Il virologo Andrea Crisanti: "Coraggioso e coerente chiudere le discoteche"

Il virologo Andrea Crisanti: "Coraggioso e coerente chiudere le discoteche"

Il virologo Andrea Crisanti: "Coraggioso e coerente chiudere le discoteche"


17 agosto 2020, ore 17:47

L'appello del professore di microbiologia dell'Università di Padova: "Serve l'aiuto di tutti"

"Ci sono state delle dichiarazioni, forse dettate da un eccessivo ottimismo, certo non da un'analisi approfondita, che hanno generato una falsa sicurezza, che non ha aiutato". Così il professor Andrea Crisanti, ordinario di microbiologia all'università di Padova, in merito alle dichiarazioni spesso contraddittorie, anche nel mondo scientifico, sull'evoluzione della pandemia da Coronavirus. "Penso che molti di coloro che hanno fatto queste dichiarazioni - ha aggiunto - ora sono in fase di ripensamento".

Serve l'aiuto di tutti

Crisanti si è quindi spinto sull'orizzonte più prossimo: "Senza l'aiuto di tutti quanti il sistema sanitario nazionale non ce la farà a fronteggiare il virus nel caso in cui a ottobre e novembre si moltiplicassero i focolai. Senza il contributo puntuale di ognuno di noi nell'applicare comportamenti virtuosi il sistema non ce la farà. Bisogna dirlo chiaro e tondo agli italiani".

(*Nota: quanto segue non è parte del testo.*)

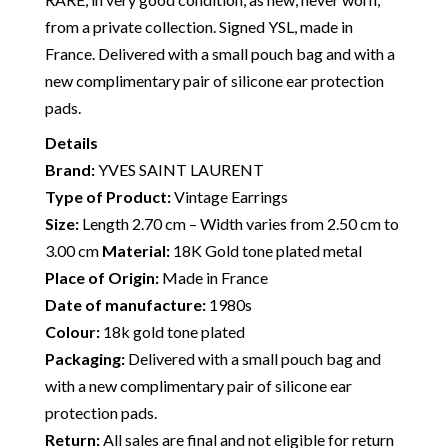
from a private collection. Signed YSL, made in
France. Delivered with a small pouch bag and with a
new complimentary pair of silicone ear protection
pads.
Details
Brand:
YVES SAINT LAURENT
Type of Product:
Vintage Earrings
Size:
Length 2.70 cm – Width varies from 2.50 cm to
3.00 cm
Material:
18K Gold tone plated metal
Place of Origin:
Made in France
Date of manufacture:
1980s
Colour:
18k gold tone plated
Packaging:
Delivered with a small pouch bag and
with a new complimentary pair of silicone ear
protection pads.
Return:
All sales are final and not eligible for return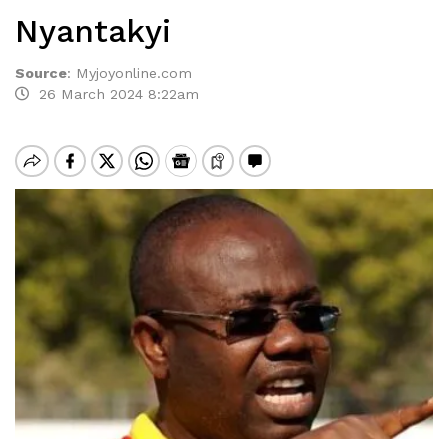
Nyantakyi
Source
:
Myjoyonline.com
26 March 2024 8:22am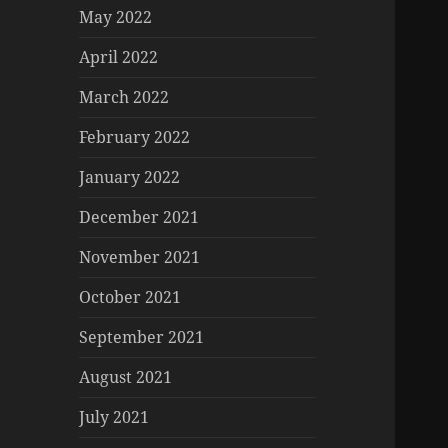
May 2022
April 2022
March 2022
February 2022
January 2022
December 2021
November 2021
October 2021
September 2021
August 2021
July 2021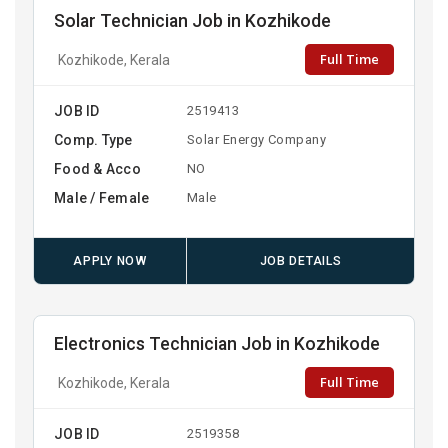
Solar Technician Job in Kozhikode
Full Time
Kozhikode, Kerala
JOB ID
2519413
Comp. Type
Solar Energy Company
Food & Acco
NO
Male / Female
Male
APPLY NOW
JOB DETAILS
Electronics Technician Job in Kozhikode
Full Time
Kozhikode, Kerala
JOB ID
2519358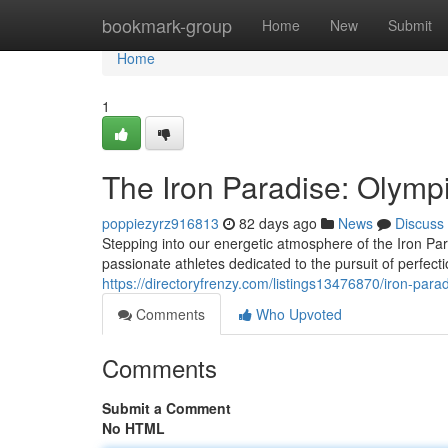
Home
bookmark-group
Home
New
Submit
Home
1
The Iron Paradise: Olympi
poppiezyrz916813
82 days ago
News
Discuss
Stepping into our energetic atmosphere of the Iron Pa
passionate athletes dedicated to the pursuit of perfec
https://directoryfrenzy.com/listings13476870/iron-parad
Comments
Who Upvoted
Comments
Submit a Comment
No HTML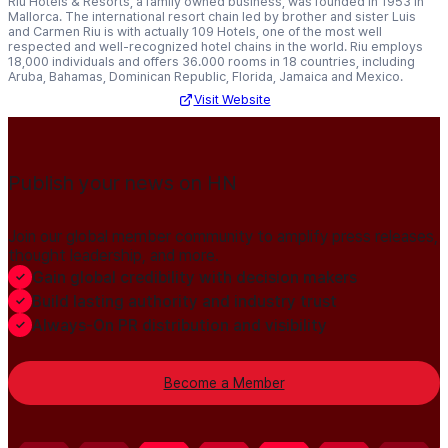
Riu Hotels & Resorts, a family owned business, was founded in 1953 in
Mallorca. The international resort chain led by brother and sister Luis
and Carmen Riu is with actually 109 Hotels, one of the most well
respected and well-recognized hotel chains in the world. Riu employs
18,000 individuals and offers 36.000 rooms in 18 countries, including
Aruba, Bahamas, Dominican Republic, Florida, Jamaica and Mexico.
Visit Website
Publish your news on HN
Join our global member community to amplify press releases,
thought leadership, and more.
Gain global credibility with decision makers
Build lasting authority and industry trust
Always-On PR distribution and visibility
Become a Member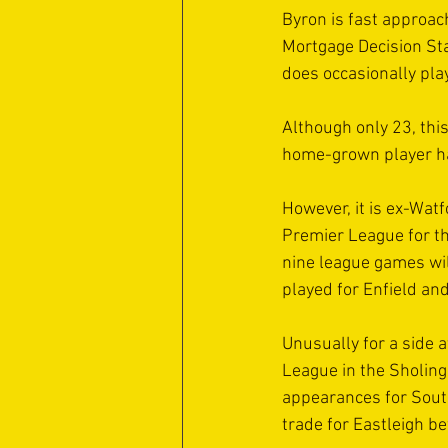
Byron is fast approach
Mortgage Decision Sta
does occasionally pla
Although only 23, thi
home-grown player ha
However, it is ex-Wat
Premier League for th
nine league games will
played for Enfield an
Unusually for a side a
League in the Sholing
appearances for South
trade for Eastleigh be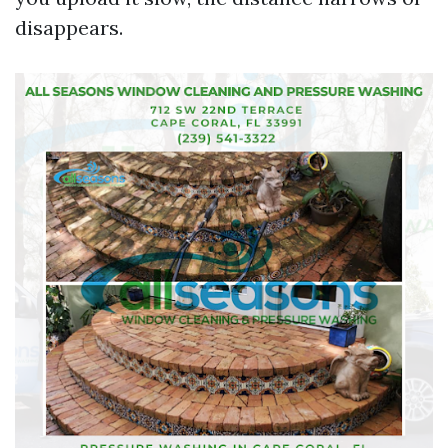
disappears.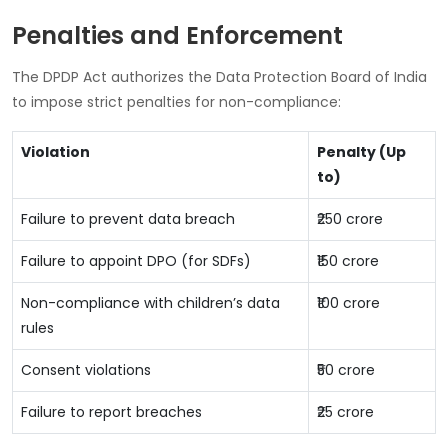
Penalties and Enforcement
The DPDP Act authorizes the Data Protection Board of India
to impose strict penalties for non-compliance:
Violation
Penalty (Up
to)
Failure to prevent data breach
₹250 crore
Failure to appoint DPO (for SDFs)
₹150 crore
Non-compliance with children’s data
₹100 crore
rules
Consent violations
₹50 crore
Failure to report breaches
₹25 crore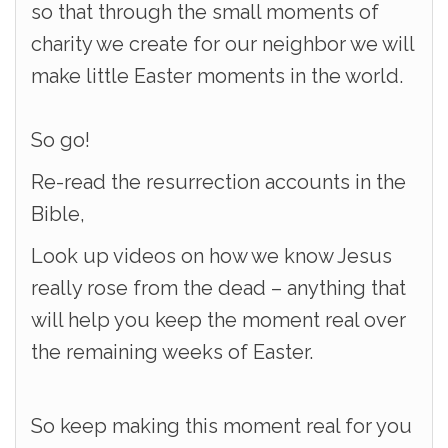
so that through the small moments of
charity we create for our neighbor we will
make little Easter moments in the world.
So go!
Re-read the resurrection accounts in the
Bible,
Look up videos on how we know Jesus
really rose from the dead – anything that
will help you keep the moment real over
the remaining weeks of Easter.
So keep making this moment real for you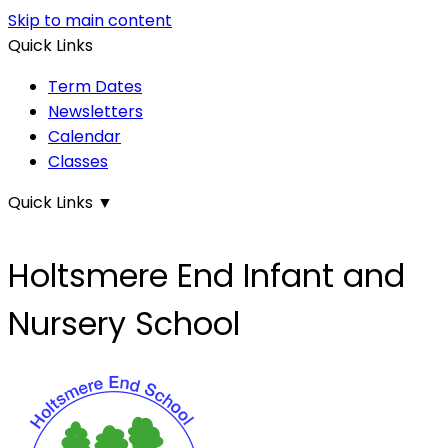
Skip to main content
Quick Links
Term Dates
Newsletters
Calendar
Classes
Quick Links
▼
Holtsmere End Infant and
Nursery School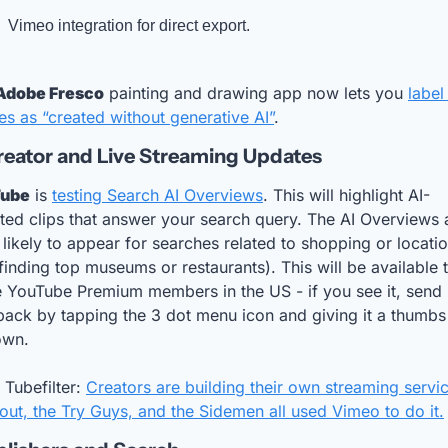
Vimeo integration for direct export. 
Adobe Fresco
 painting and drawing app now lets you 
label
s as “created without generative AI”
.
reator and Live Streaming Updates
Tube
 is 
testing Search AI Overviews
. This will highlight AI-
ted clips that answer your search query. The AI Overviews a
likely to appear for searches related to shopping or locatio
 finding top museums or restaurants). This will be available t
 YouTube Premium members in the US - if you see it, send 
ack by tapping the 3 dot menu icon and giving it a thumbs 
own.
Tubefilter: 
Creators are building their own streaming servic
ut, the Try Guys, and the Sidemen all used Vimeo to do it.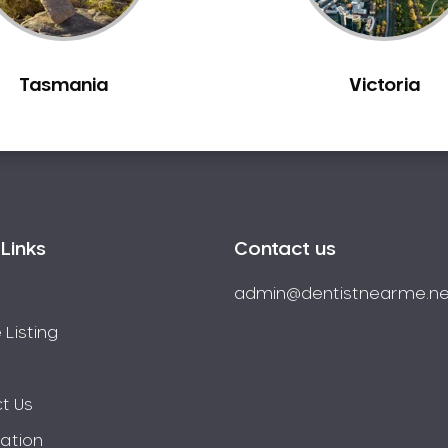
Tasmania
Victoria
Links
Contact us
admin@dentistnearme.ne
 Listing
t Us
ration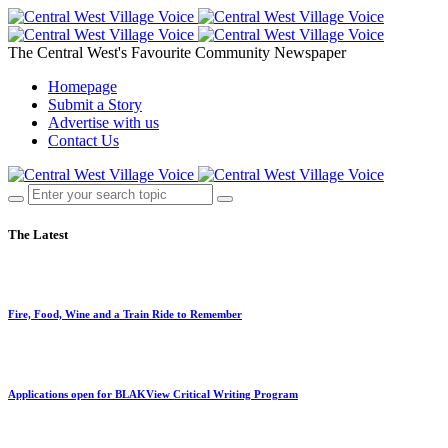
The Central West's Favourite Community Newspaper
Homepage
Submit a Story
Advertise with us
Contact Us
The Latest
Fire, Food, Wine and a Train Ride to Remember
Applications open for BLAKView Critical Writing Program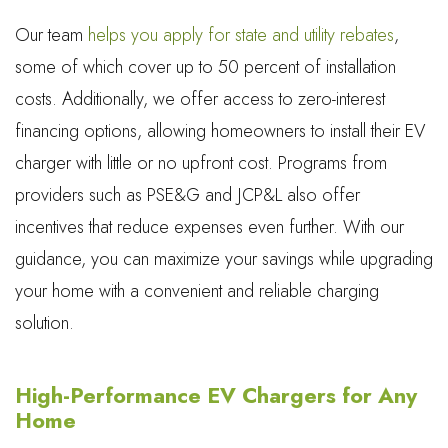
Our team
helps you apply for state and utility rebates
,
some of which cover up to 50 percent of installation
costs. Additionally, we offer access to zero-interest
financing options, allowing homeowners to install their EV
charger with little or no upfront cost. Programs from
providers such as PSE&G and JCP&L also offer
incentives that reduce expenses even further. With our
guidance, you can maximize your savings while upgrading
your home with a convenient and reliable charging
solution.
High-Performance EV Chargers for Any
Home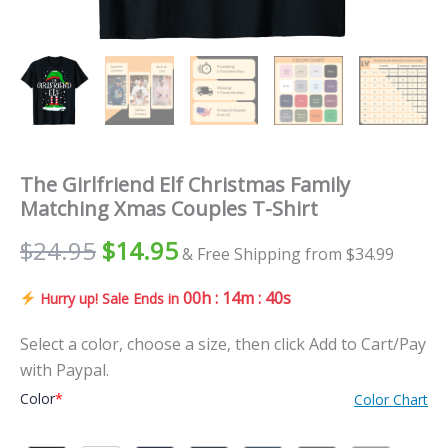
The Girlfriend Elf Christmas Family
Matching Xmas Couples T-Shirt
Original
Current
$
24.95
$
14.95
& Free Shipping from $34.99
price
price
00h : 14m : 39s
Hurry up! Sale Ends in
was:
is:
Select a color, choose a size, then click Add to Cart/Pay
$24.95.
$14.95.
with Paypal.
Color
*
Color Chart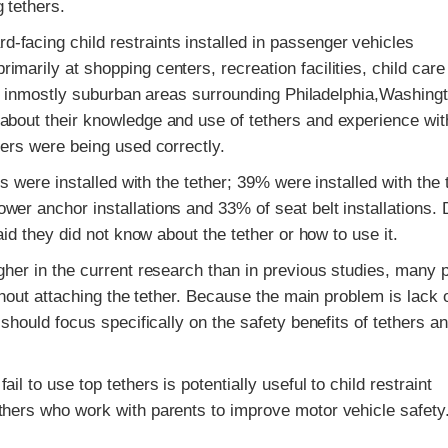
 tethers.
facing child restraints installed in passenger vehicles
marily at shopping centers, recreation facilities, child care
ties inmostly suburban areas surrounding Philadelphia,Washing
about their knowledge and use of tethers and experience wit
hers were being used correctly.
ts were installed with the tether; 39% were installed with the 
er anchor installations and 33% of seat belt installations. 
aid they did not know about the tether or how to use it.
igher in the current research than in previous studies, many 
thout attaching the tether. Because the main problem is lack 
 should focus specifically on the safety benefits of tethers a
l to use top tethers is potentially useful to child restraint
thers who work with parents to improve motor vehicle safety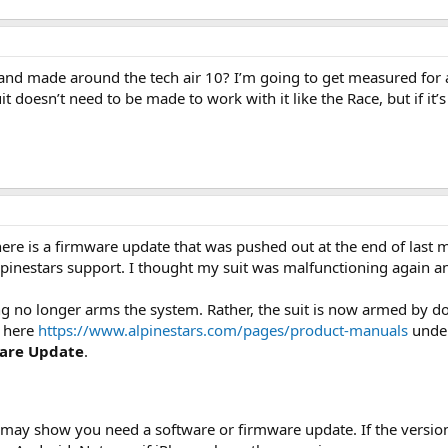
nd made around the tech air 10? I’m going to get measured for a
 doesn’t need to be made to work with it like the Race, but if it’s a
there is a firmware update that was pushed out at the end of last
 Alpinestars support. I thought my suit was malfunctioning again
ing no longer arms the system. Rather, the suit is now armed by d
s here
https://www.alpinestars.com/pages/product-manuals
under
are Update
.
 may show you need a software or firmware update. If the version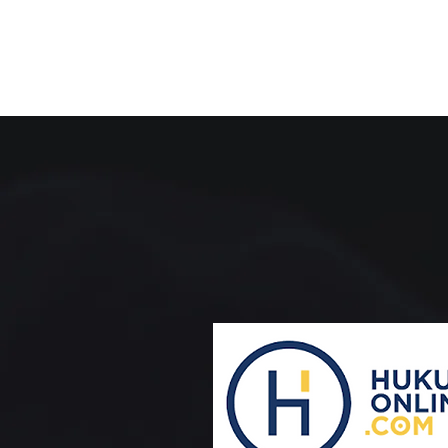
ADVANCIN
COLLABOR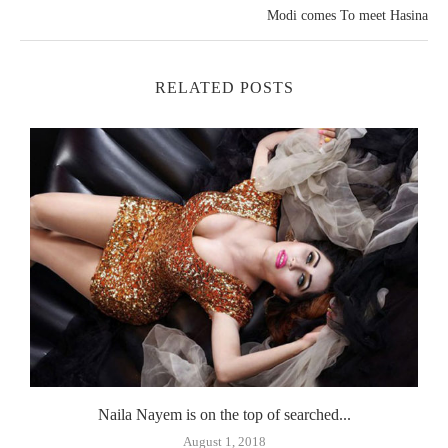
Modi comes To meet Hasina
RELATED POSTS
Naila Nayem is on the top of searched...
August 1, 2018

I nuovi numeri del contagio nel nostro paese

"In Italia, se andiamo a guardare rispetto a due o tre settimane fa, i casi si sono triplicati, ma originano principalmente da trasmissione endogena, e sono sicuramente importanti. L'Italia non sta in una bolla impermeabile rispetto a quanto succede del mondo". Crisanti ha poi aggiunto: "Nel resto del mondo nelle ultime settimane vediamo 2-3mila casi al giorno, ed è chiaro - ha aggiunto Crisanti - che il nostro Paese non poteva rimanere esente da questa problematica. Adesso si stanno pendendo provvedimenti per i rientri dai paesi un po' più a rischio, e questa è una componente importante". Crisanti si è detto in disaccordo con chi ritiene che l'epidemia stia adesso colpendo maggiormente i giovani: "Se guardiamo l'analisi dell'Istat - ha osservato lo studioso - notiamo che anche nell'epidemia passata le persone avevano prevalentemente un'età tra 19 e i 50 anni, il problema è che prima arrivano alla nostra attenzione persone malate di età tra i 55 e 85 anni. Non credo che l'epidemia si sia modificata; le persone anziane stanno molto più attente e c'è molta più cura nella gestione delle case di riposo".